For experiments 1 and 2, asexual parasites were counted by microscopy. Microscopy counts were obtained from the number of parasitized RBC observed per 1000 RBC on Giemsa-stained thin smears, made from tail bleeds, and we used RBC density determined by flow cytometry to calculate parasite density per millilitre of blood. In experiment 3, asexual parasite densities for CWvir or CWavir and DK were calculated by subtracting the number of gametocytes from the total number of parasites detected by quantification of cDNA or DNA of the gametocyte-specific expressed gene PC302249.00.0 by genotype-specific PCR. As we are interested in the effects of drugs over the entire duration of the infections, we used cumulative CWvir or CWavir asexual parasite densities from the time of drug treatment to the end of the infection to investigate in-host survival and the effects of drug treatment in both single- and mixed-genotype infections. Cumulative densities of reference genotype DK were analysed to verify that in-host competition occurred (see the electronic supplementary material, data S1 and figure S1).

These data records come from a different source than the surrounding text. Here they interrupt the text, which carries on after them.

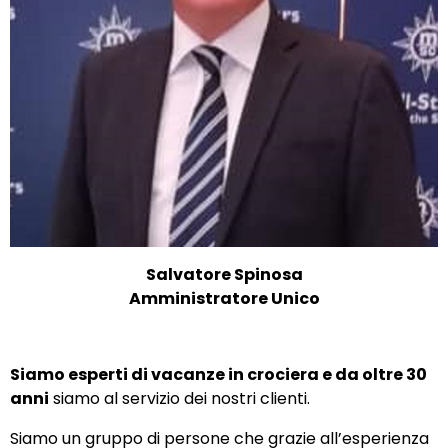
Salvatore Spinosa
Amministratore Unico
Siamo esperti di vacanze in crociera e da oltre 30
anni
siamo al servizio dei nostri clienti.
Siamo un gruppo di persone che grazie all’esperienza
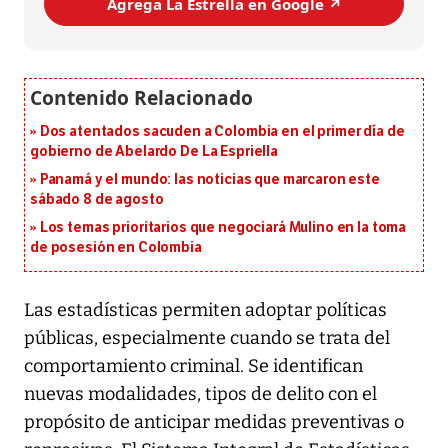
Agrega La Estrella en Google ↗️
Dos atentados sacuden a Colombia en el primer día de
gobierno de Abelardo De La Espriella
Panamá y el mundo: las noticias que marcaron este
sábado 8 de agosto
Los temas prioritarios que negociará Mulino en la toma
de posesión en Colombia
Las estadísticas permiten adoptar políticas
públicas, especialmente cuando se trata del
comportamiento criminal. Se identifican
nuevas modalidades, tipos de delito con el
propósito de anticipar medidas preventivas o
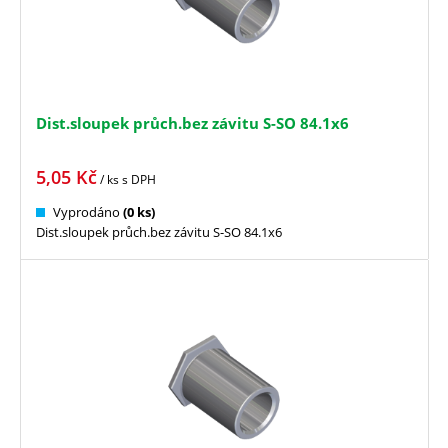
Dist.sloupek průch.bez závitu S-SO 84.1x6
5,05
Kč
/ ks
s DPH
Vyprodáno
(0 ks)
Dist.sloupek průch.bez závitu S-SO 84.1x6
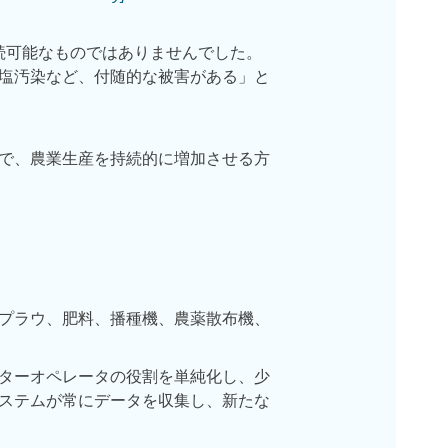
持続可能なものではありませんでした。
塩汚染など、付随的な被害がある」と
で、農業生産を持続的に増加させる方
プラウ、肥料、播種機、農薬散布機、
ターオペレータの役割を単純化し、少
ステムが常にデータを収集し、新たな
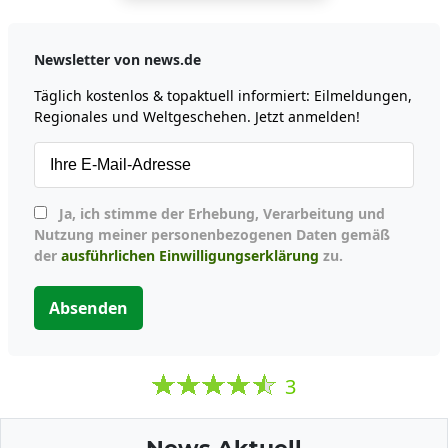
Newsletter von news.de
Täglich kostenlos & topaktuell informiert: Eilmeldungen,
Regionales und Weltgeschehen. Jetzt anmelden!
Ja, ich stimme der Erhebung, Verarbeitung und
Nutzung meiner personenbezogenen Daten gemäß
der
ausführlichen Einwilligungserklärung
zu.
Absenden
3
News Aktuell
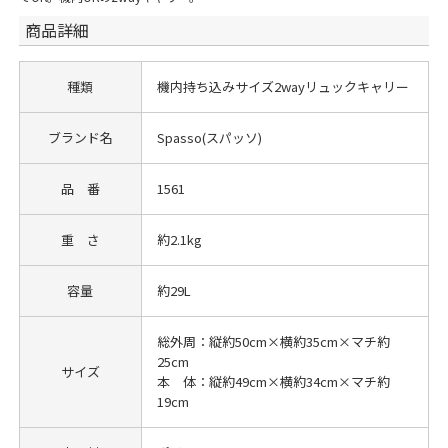
商品詳細
種類
機内持ち込みサイズ2wayリュックキャリー
ブランド名
Spasso(スパッソ)
品 番
1561
重 さ
約2.1kg
容量
約29L
総外周：縦約50cm×横約35cm×マチ約
25cm
サイズ
本 体：縦約49cm×横約34cm×マチ約
19cm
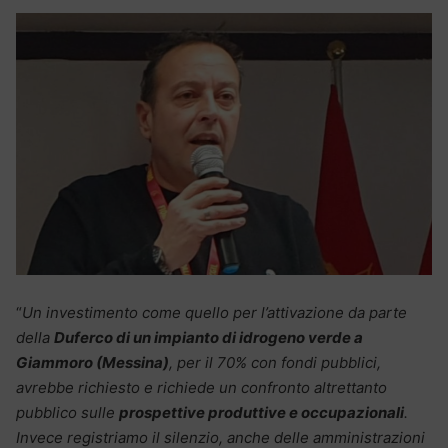
“
Un investimento come quello per l’attivazione da parte
della
Duferco di un impianto di idrogeno verde a
Giammoro (Messina)
, per il 70% con fondi pubblici,
avrebbe richiesto e richiede un confronto altrettanto
pubblico sulle
prospettive produttive e occupazionali
.
Invece registriamo il silenzio, anche delle amministrazioni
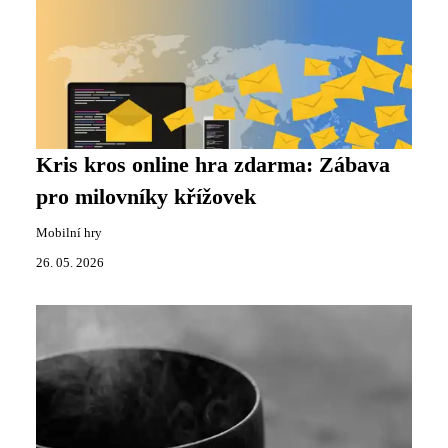
Kris kros online hra zdarma: Zábava
pro milovníky křížovek
Mobilní hry
26. 05. 2026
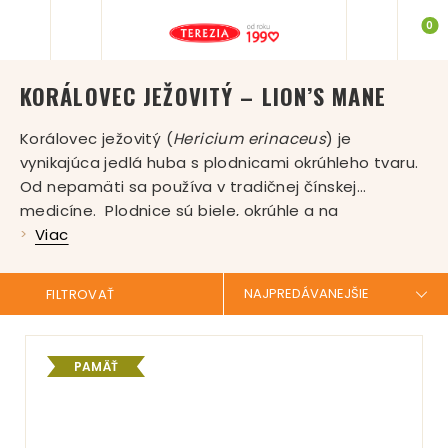
0
KORÁLOVEC JEŽOVITÝ – LION’S MANE
Korálovec ježovitý (
Hericium erinaceus
) je
vynikajúca jedlá huba s plodnicami okrúhleho tvaru.
Od nepamäti sa používa v tradičnej čínskej
medicíne. Plodnice sú biele, okrúhle a na
povrchu majú ostne, ktoré pripomínajú srsť.
Viac
Dužina je plná, mäkká, biela, s príjemnou
ovocnou vôňou a chuťou. V Ázii je obľúbenou
FILTROVAŤ
súčasťou jedálnička a u nás ho nájdeme sušený ako
súčasť výživových doplnkov. V našich podmienkach
rastie vzácne, obyčajne od júla do októbra,
PAMÄŤ
paraziticky na živých kmeňoch listnatých stromov.
Dužina čerstvého korálovca je šťavnatá a mäkká s
jemnou chrenovou príchuťou. Prášok získaný z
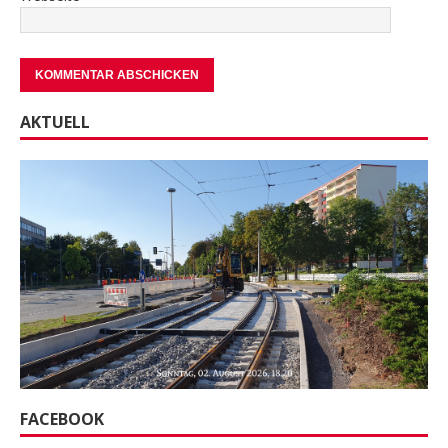
AKTUELL
FACEBOOK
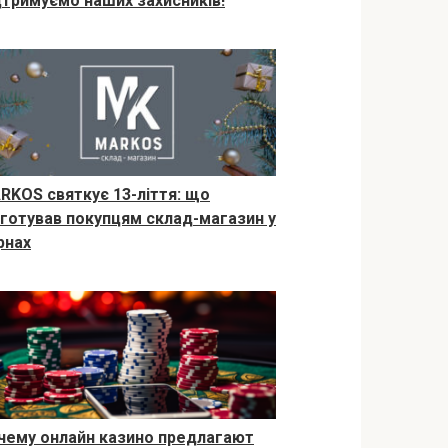
дтримуємо наших захисників!
RKOS святкує 13-ліття: що
дготував покупцям склад-магазин у
рнах
чему онлайн казино предлагают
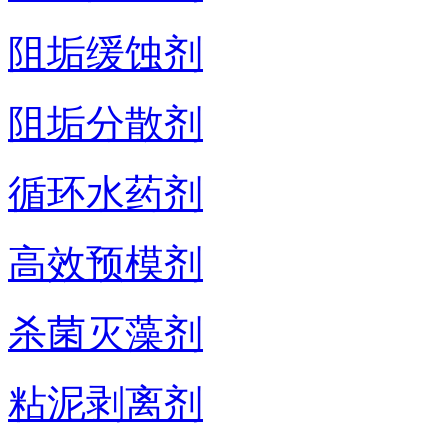
阻垢缓蚀剂
阻垢分散剂
循环水药剂
高效预模剂
杀菌灭藻剂
粘泥剥离剂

(c) Experiment 4: between-host transmission
To examine the transmission consequences of drug treatment, we infected 40 mice with the reference genotype DK and either CWavir or CWvir as per experiment 3. These mice were treated with either placebo, a single dose of 50 or 100 mg kg−1 artemisinin, or with a single dose of 1 or 3 mg kg−1 pyrimethamine, a drug for which we have already demonstrated the in-host survival benefits of virulence  (table 1).
Cages of laboratory-reared Anopheles stephensi mosquitoes (n = 50) were starved overnight and allowed to feed on two anaesthetized mice (1 cage per mouse) per treatment group at day 7 post infection (one gametocyte development cycle after drug treatment) and again on days 11, 15 and 19 (n = 80 cages with 50 mosquitoes each) to estimate overall (cumulative) transmission success for parasites in each treatment group. Unfed mosquitoes were removed, and fed mosquitoes were kept for 7–8 days to allow fertilized parasites to develop into oocysts and produce sporozoites (the stages infective to new hosts). For each feed, 25 mosquitoes were dissected to determine the percentage of infected mosquitoes (n = 2000 mosquitoes). We quantified the number of genomes of CWavir or CWvir and DK for up to six infected mosquitoes per feed (n = 188 mosquitoes, from 40 feeds that resulted in infected mosquitoes) using the genotype-specific PCR assays used in experiment 3 to calculate the proportional representation of the CWavir or CWvir and DK alleles as a measure of relative fitness of the different genotypes. Two of the 80 feeds were excluded, one because the mouse was not infected and one because only five mosquitoes survived. Samples from all infected mice were collected on day 5, before drug treatment and on days 7, 11, 15 and 19 to verify that the dynamics of asexual and gametocyte densities were comparable in experiments 3 and 4 (see the electronic supplementary materials, data S1).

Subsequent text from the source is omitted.